Mostapha Romli réalise une première exposition intitulée «Ombres et Lumières» à Oujda en 1989. Suite logique de sa passion pour l’image, Il réalise, depuis 2006, de multiples travaux vidéo: reportages et documentaires. En 2010 une rétrospective de son travail est présentée à la Galerie Rive Gauche, en marge des 50 Jours pour la Photographie à Genève.
En 2013 il présente son thème Jihad Al Nikah à la galerie Brocken Gallery, Tokyo, Japon et la galerie Rivaria Gallery, Osaka, Japon. En 2017 Mostapha Romli dénonce le mariage des mineures avec son projet 20/21 présenté au Museo de Bellas Artes de Cluj, Rumanía et la Fondation Building Bridges Art Exchange, Los Angeles, USA.

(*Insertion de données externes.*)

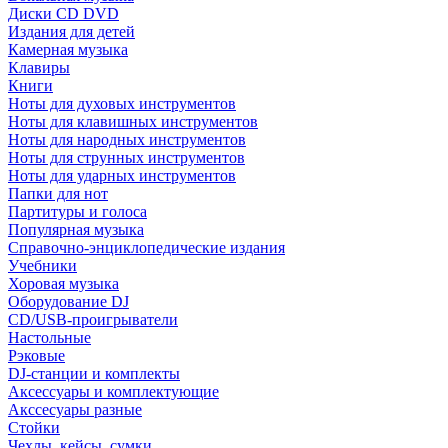
Диски CD DVD
Издания для детей
Камерная музыка
Клавиры
Книги
Ноты для духовых инструментов
Ноты для клавишных инструментов
Ноты для народных инструментов
Ноты для струнных инструментов
Ноты для ударных инструментов
Папки для нот
Партитуры и голоса
Популярная музыка
Справочно-энциклопедические издания
Учебники
Хоровая музыка
Оборудование DJ
CD/USB-проигрыватели
Настольные
Рэковые
DJ-станции и комплекты
Аксессуары и комплектующие
Акссесуары разные
Стойки
Чехлы, кейсы, сумки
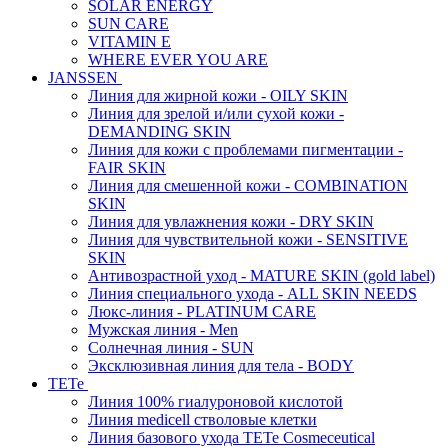
SOLAR ENERGY
SUN CARE
VITAMIN E
WHERE EVER YOU ARE
JANSSEN
Линия для жирной кожи - OILY SKIN
Линия для зрелой и/или сухой кожи -
DEMANDING SKIN
Линия для кожи с проблемами пигментации -
FAIR SKIN
Линия для смешенной кожи - COMBINATION
SKIN
Линия для увлажнения кожи - DRY SKIN
Линия для чувствительной кожи - SENSITIVE
SKIN
Антивозрастной уход - MATURE SKIN (gold label)
Линия специального ухода - ALL SKIN NEEDS
Люкс-линия - PLATINUM CARE
Мужская линия - Men
Солнечная линия - SUN
Эксклюзивная линия для тела - BODY
TETe
Линия 100% гиалуроновой кислотой
Линия medicell стволовые клетки
Линия базового ухода TETe Cosmeceutical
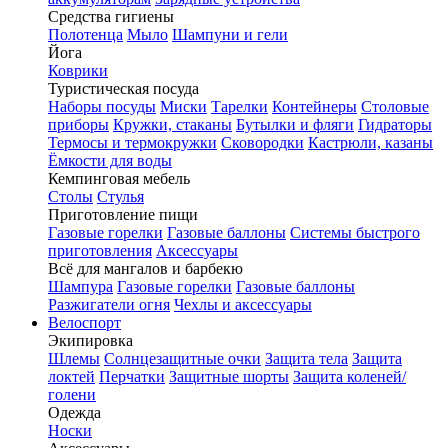
Средства гигиены
Полотенца
Мыло
Шампуни и гели
Йога
Коврики
Туристическая посуда
Наборы посуды
Миски
Тарелки
Контейнеры
Столовые
приборы
Кружки, стаканы
Бутылки и фляги
Гидраторы
Термосы и термокружки
Сковородки
Кастрюли, казаны
Ёмкости для воды
Кемпинговая мебель
Столы
Стулья
Приготовление пищи
Газовые горелки
Газовые баллоны
Системы быстрого
приготовления
Аксессуары
Всё для мангалов и барбекю
Шампура
Газовые горелки
Газовые баллоны
Разжигатели огня
Чехлы и аксессуары
Велоспорт
Экипировка
Шлемы
Солнцезащитные очки
Защита тела
Защита
локтей
Перчатки
Защитные шорты
Защита коленей/
голени
Одежда
Носки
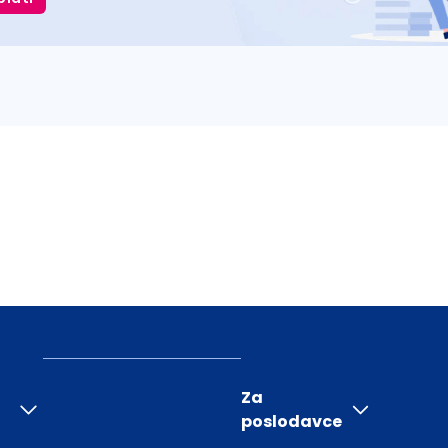
Za
poslodavce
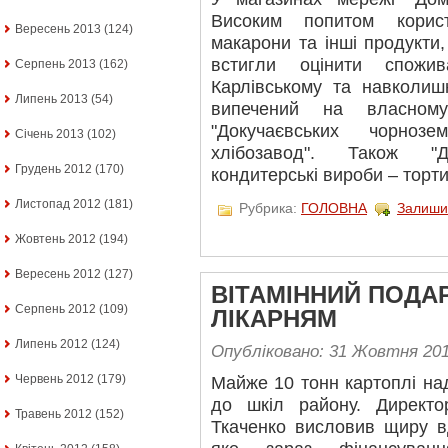
Високим попитом корист
Вересень 2013
(124)
макарони та інші продукти,
встигли оцінити спожи
Серпень 2013
(162)
Карлівському та навколиш
Липень 2013
(54)
випечений на власному
"Докучаєвських чорноз
Січень 2013
(102)
хлібозавод". Також "
Грудень 2012
(170)
кондитерські вироби – торти
Листопад 2012
(181)
Рубрика:
ГОЛОВНА
Залиши
Жовтень 2012
(194)
Вересень 2012
(127)
ВІТАМІННИЙ ПОДА
Серпень 2012
(109)
ЛІКАРНЯМ
Липень 2012
(124)
Опубліковано: 31 Жовтня 20
Червень 2012
(179)
Майже 10 тонн картоплі на
до шкіл району. Директо
Травень 2012
(152)
Ткаченко висловив щиру вд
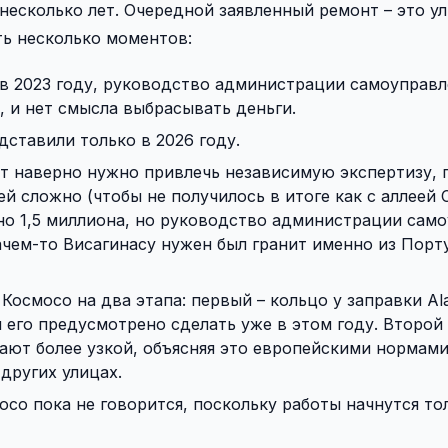
 несколько лет. Очередной заявленный ремонт – это у
ть несколько моментов:
в 2023 году, руководство администрации самоуправл
, и нет смысла выбрасывать деньги.
ставили только в 2026 году.
ут наверно нужно привлечь независимую экспертизу, 
й сложно (чтобы не получилось в итоге как с аллеей 
о 1,5 миллиона, но руководство администрации сам
ачем-то Висагинасу нужен был гранит именно из Порт
осмосо на два этапа: первый – кольцо у заправки Ala
 его предусмотрено сделать уже в этом году. Второй 
ают более узкой, объясняя это европейскими нормами
других улицах.
осо пока не говорится, поскольку работы начнутся то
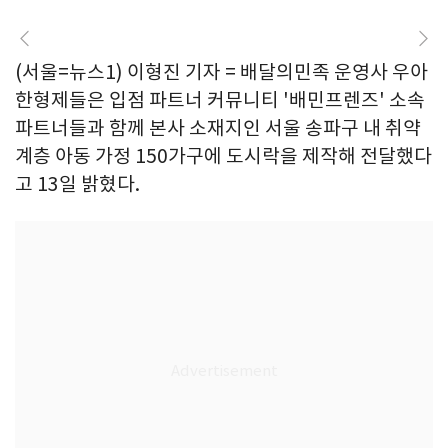
(서울=뉴스1) 이형진 기자 = 배달의민족 운영사 우아
한형제들은 입점 파트너 커뮤니티 '배민프렌즈' 소속
파트너들과 함께 본사 소재지인 서울 송파구 내 취약
계층 아동 가정 150가구에 도시락을 제작해 전달했다
고 13일 밝혔다.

Mostapha Romli est Directeur de la Résidence d’Artistes Ifitry et Président Fondateur de la Biennale Internationale de Casablanca.
Site internet : www.romli.com
Corps acéphale : Mostapha Romli, une épiphanie photoplastique
D’aucuns diront sûrement que, paradoxalement, l’objectif de Romli ne fixe que des fragments de corps. C’est se tromper de cible ou, disons, d’«objectif ». Romli cherche plutôt à orienter notre regard vers ce qui est oblitéré, vers ce que nous regardons constamment sans jamais vraiment voir. Cette oblitération et ce non vu ont un fondement : un iconoclasme multiséculaire.
Ces clichés évoquent la féminité à l’état pur, en maintenant toujours une distance méditative entre l’œuvre et le spectateur. Jamais Romli ne tombe dans le banal, le facile, le kitsch. Il esquive avec un bonheur jubilatoire le fatal piège de l’érotisme parce qu’il sait pertinemment que le passage de la photo d’art à la photo de charme est ténu et que le risque de confusion ne tient qu’à un imperceptible fil.
Laissons notre regard papillonner entre ces images. Laissons-le les approcher, sans a priori, pour elles-mêmes, simplement pour ce qu’elles suscitent en nous, comme émotion, comme ravissement. Le nu saisi par Romli n’est pas une vanité car la poésie l’habille et le pare, le nimbe et le sublime. Tant et si bien qu’il réussit à nous faire parvenir le murmure pudique de la chair dans ce qu’elle a de frémissant et de palpitant. Mais de quoi s’agit-il en effet ? Rien n’est, à proprement parler, voilé ; tout, par contre, est dévoilé : un fragment de corps saisi dans sa nudité natale abyssale. Ce corps est donc rarement pris en totalité. Il est constamment pris de dos, comme si le personnage (ou le modèle) était au loin, comme en dehors de la scène.